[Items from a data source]
=-=-=-=-=

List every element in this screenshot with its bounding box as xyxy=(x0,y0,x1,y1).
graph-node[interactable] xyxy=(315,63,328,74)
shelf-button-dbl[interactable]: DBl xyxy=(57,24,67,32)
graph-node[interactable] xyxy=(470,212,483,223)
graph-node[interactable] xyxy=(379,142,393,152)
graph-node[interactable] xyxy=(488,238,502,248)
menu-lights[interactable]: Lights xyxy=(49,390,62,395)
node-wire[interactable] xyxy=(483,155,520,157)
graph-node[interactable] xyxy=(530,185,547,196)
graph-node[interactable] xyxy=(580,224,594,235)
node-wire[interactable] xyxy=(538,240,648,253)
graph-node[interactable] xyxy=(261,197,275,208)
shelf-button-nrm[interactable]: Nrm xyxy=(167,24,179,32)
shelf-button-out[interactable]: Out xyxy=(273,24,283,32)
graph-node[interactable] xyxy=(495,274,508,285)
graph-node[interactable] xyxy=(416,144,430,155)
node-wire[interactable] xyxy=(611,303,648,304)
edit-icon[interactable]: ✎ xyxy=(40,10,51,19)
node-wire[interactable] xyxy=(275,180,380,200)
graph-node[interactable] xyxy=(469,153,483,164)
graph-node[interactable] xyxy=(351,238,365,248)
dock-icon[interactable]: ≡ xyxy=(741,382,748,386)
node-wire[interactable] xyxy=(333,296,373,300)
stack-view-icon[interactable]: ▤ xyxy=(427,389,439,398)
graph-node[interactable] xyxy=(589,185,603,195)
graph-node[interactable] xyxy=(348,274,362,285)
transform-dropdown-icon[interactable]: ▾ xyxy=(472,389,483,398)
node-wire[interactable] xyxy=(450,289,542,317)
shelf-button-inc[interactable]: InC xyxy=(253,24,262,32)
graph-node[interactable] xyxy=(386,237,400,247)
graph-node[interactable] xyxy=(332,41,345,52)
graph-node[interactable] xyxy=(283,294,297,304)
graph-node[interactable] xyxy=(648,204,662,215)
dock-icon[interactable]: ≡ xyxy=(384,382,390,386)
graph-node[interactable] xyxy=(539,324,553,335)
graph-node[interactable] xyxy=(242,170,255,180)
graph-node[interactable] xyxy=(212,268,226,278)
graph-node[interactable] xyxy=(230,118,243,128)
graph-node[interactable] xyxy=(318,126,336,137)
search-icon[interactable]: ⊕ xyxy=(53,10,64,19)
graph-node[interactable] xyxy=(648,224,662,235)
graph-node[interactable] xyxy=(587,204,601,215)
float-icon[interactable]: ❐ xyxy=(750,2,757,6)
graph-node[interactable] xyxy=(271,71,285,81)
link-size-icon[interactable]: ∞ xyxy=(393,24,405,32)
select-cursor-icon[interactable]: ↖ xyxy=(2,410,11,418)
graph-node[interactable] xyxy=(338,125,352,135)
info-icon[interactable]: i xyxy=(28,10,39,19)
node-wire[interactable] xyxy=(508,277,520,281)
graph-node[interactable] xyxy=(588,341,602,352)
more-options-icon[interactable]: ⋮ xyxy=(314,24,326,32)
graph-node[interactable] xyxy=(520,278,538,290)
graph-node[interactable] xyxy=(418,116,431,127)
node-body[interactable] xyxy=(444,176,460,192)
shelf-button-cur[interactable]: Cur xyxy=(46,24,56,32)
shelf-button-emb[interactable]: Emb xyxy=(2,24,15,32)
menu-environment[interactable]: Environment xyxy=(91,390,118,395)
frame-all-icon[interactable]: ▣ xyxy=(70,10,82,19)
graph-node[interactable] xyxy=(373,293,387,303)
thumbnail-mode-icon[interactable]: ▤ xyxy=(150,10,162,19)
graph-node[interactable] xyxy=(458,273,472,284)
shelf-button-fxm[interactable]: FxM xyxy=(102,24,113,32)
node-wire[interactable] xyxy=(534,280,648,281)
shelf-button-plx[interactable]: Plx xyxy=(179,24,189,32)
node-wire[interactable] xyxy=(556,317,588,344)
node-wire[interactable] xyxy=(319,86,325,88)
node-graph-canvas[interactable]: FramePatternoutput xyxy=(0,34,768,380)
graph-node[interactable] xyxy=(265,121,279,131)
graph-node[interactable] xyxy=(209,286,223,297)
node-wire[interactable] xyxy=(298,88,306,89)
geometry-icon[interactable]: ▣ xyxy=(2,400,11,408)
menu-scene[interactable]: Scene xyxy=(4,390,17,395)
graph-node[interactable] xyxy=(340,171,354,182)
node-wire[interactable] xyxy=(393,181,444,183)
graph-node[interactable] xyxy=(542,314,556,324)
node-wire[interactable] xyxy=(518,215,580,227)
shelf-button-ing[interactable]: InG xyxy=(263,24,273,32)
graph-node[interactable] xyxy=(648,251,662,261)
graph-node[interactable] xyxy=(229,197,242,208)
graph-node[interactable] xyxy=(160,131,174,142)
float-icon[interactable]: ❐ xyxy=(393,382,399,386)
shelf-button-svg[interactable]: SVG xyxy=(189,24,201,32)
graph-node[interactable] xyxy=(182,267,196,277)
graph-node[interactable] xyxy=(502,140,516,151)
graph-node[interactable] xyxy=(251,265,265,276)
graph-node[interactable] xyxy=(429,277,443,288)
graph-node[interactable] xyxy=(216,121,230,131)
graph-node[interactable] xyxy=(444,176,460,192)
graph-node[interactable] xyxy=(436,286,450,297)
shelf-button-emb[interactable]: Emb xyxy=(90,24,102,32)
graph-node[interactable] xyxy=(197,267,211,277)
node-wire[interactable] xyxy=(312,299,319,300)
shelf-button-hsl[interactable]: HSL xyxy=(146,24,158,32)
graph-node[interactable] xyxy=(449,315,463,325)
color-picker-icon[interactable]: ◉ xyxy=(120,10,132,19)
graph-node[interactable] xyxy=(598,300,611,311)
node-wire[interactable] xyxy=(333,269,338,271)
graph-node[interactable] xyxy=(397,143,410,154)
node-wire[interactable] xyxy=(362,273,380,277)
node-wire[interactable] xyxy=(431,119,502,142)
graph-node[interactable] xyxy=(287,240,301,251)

=-=-=-=-=

**WHAT IS BEING ASKED:** Please copy out the preceding data in full, exactly as written.

**TASK SOLUTION:**
List every element in this screenshot with its bounding box as xyxy=(x0,y0,x1,y1).
graph-node[interactable] xyxy=(315,63,328,74)
shelf-button-dbl[interactable]: DBl xyxy=(57,24,67,32)
graph-node[interactable] xyxy=(470,212,483,223)
graph-node[interactable] xyxy=(379,142,393,152)
graph-node[interactable] xyxy=(488,238,502,248)
menu-lights[interactable]: Lights xyxy=(49,390,62,395)
node-wire[interactable] xyxy=(483,155,520,157)
graph-node[interactable] xyxy=(530,185,547,196)
graph-node[interactable] xyxy=(580,224,594,235)
node-wire[interactable] xyxy=(538,240,648,253)
graph-node[interactable] xyxy=(261,197,275,208)
shelf-button-nrm[interactable]: Nrm xyxy=(167,24,179,32)
shelf-button-out[interactable]: Out xyxy=(273,24,283,32)
graph-node[interactable] xyxy=(495,274,508,285)
graph-node[interactable] xyxy=(416,144,430,155)
node-wire[interactable] xyxy=(611,303,648,304)
edit-icon[interactable]: ✎ xyxy=(40,10,51,19)
node-wire[interactable] xyxy=(275,180,380,200)
graph-node[interactable] xyxy=(469,153,483,164)
graph-node[interactable] xyxy=(351,238,365,248)
dock-icon[interactable]: ≡ xyxy=(741,382,748,386)
node-wire[interactable] xyxy=(333,296,373,300)
stack-view-icon[interactable]: ▤ xyxy=(427,389,439,398)
graph-node[interactable] xyxy=(589,185,603,195)
graph-node[interactable] xyxy=(348,274,362,285)
transform-dropdown-icon[interactable]: ▾ xyxy=(472,389,483,398)
node-wire[interactable] xyxy=(450,289,542,317)
shelf-button-inc[interactable]: InC xyxy=(253,24,262,32)
graph-node[interactable] xyxy=(386,237,400,247)
graph-node[interactable] xyxy=(332,41,345,52)
graph-node[interactable] xyxy=(283,294,297,304)
graph-node[interactable] xyxy=(648,204,662,215)
dock-icon[interactable]: ≡ xyxy=(384,382,390,386)
graph-node[interactable] xyxy=(539,324,553,335)
graph-node[interactable] xyxy=(242,170,255,180)
graph-node[interactable] xyxy=(212,268,226,278)
graph-node[interactable] xyxy=(230,118,243,128)
graph-node[interactable] xyxy=(318,126,336,137)
search-icon[interactable]: ⊕ xyxy=(53,10,64,19)
graph-node[interactable] xyxy=(648,224,662,235)
graph-node[interactable] xyxy=(587,204,601,215)
float-icon[interactable]: ❐ xyxy=(750,2,757,6)
graph-node[interactable] xyxy=(271,71,285,81)
link-size-icon[interactable]: ∞ xyxy=(393,24,405,32)
select-cursor-icon[interactable]: ↖ xyxy=(2,410,11,418)
graph-node[interactable] xyxy=(338,125,352,135)
info-icon[interactable]: i xyxy=(28,10,39,19)
node-wire[interactable] xyxy=(508,277,520,281)
graph-node[interactable] xyxy=(588,341,602,352)
more-options-icon[interactable]: ⋮ xyxy=(314,24,326,32)
graph-node[interactable] xyxy=(520,278,538,290)
graph-node[interactable] xyxy=(418,116,431,127)
node-body[interactable] xyxy=(444,176,460,192)
shelf-button-cur[interactable]: Cur xyxy=(46,24,56,32)
shelf-button-emb[interactable]: Emb xyxy=(2,24,15,32)
menu-environment[interactable]: Environment xyxy=(91,390,118,395)
frame-all-icon[interactable]: ▣ xyxy=(70,10,82,19)
graph-node[interactable] xyxy=(373,293,387,303)
thumbnail-mode-icon[interactable]: ▤ xyxy=(150,10,162,19)
graph-node[interactable] xyxy=(458,273,472,284)
shelf-button-fxm[interactable]: FxM xyxy=(102,24,113,32)
node-wire[interactable] xyxy=(534,280,648,281)
shelf-button-plx[interactable]: Plx xyxy=(179,24,189,32)
node-wire[interactable] xyxy=(556,317,588,344)
node-wire[interactable] xyxy=(319,86,325,88)
node-graph-canvas[interactable]: FramePatternoutput xyxy=(0,34,768,380)
graph-node[interactable] xyxy=(265,121,279,131)
graph-node[interactable] xyxy=(209,286,223,297)
node-wire[interactable] xyxy=(298,88,306,89)
geometry-icon[interactable]: ▣ xyxy=(2,400,11,408)
menu-scene[interactable]: Scene xyxy=(4,390,17,395)
graph-node[interactable] xyxy=(340,171,354,182)
node-wire[interactable] xyxy=(393,181,444,183)
graph-node[interactable] xyxy=(542,314,556,324)
node-wire[interactable] xyxy=(518,215,580,227)
shelf-button-ing[interactable]: InG xyxy=(263,24,273,32)
graph-node[interactable] xyxy=(648,251,662,261)
graph-node[interactable] xyxy=(229,197,242,208)
graph-node[interactable] xyxy=(160,131,174,142)
float-icon[interactable]: ❐ xyxy=(393,382,399,386)
shelf-button-svg[interactable]: SVG xyxy=(189,24,201,32)
graph-node[interactable] xyxy=(182,267,196,277)
graph-node[interactable] xyxy=(502,140,516,151)
graph-node[interactable] xyxy=(251,265,265,276)
graph-node[interactable] xyxy=(429,277,443,288)
graph-node[interactable] xyxy=(216,121,230,131)
graph-node[interactable] xyxy=(444,176,460,192)
graph-node[interactable] xyxy=(436,286,450,297)
shelf-button-emb[interactable]: Emb xyxy=(90,24,102,32)
graph-node[interactable] xyxy=(197,267,211,277)
node-wire[interactable] xyxy=(312,299,319,300)
shelf-button-hsl[interactable]: HSL xyxy=(146,24,158,32)
graph-node[interactable] xyxy=(449,315,463,325)
color-picker-icon[interactable]: ◉ xyxy=(120,10,132,19)
graph-node[interactable] xyxy=(598,300,611,311)
node-wire[interactable] xyxy=(333,269,338,271)
graph-node[interactable] xyxy=(397,143,410,154)
node-wire[interactable] xyxy=(362,273,380,277)
node-wire[interactable] xyxy=(431,119,502,142)
graph-node[interactable] xyxy=(287,240,301,251)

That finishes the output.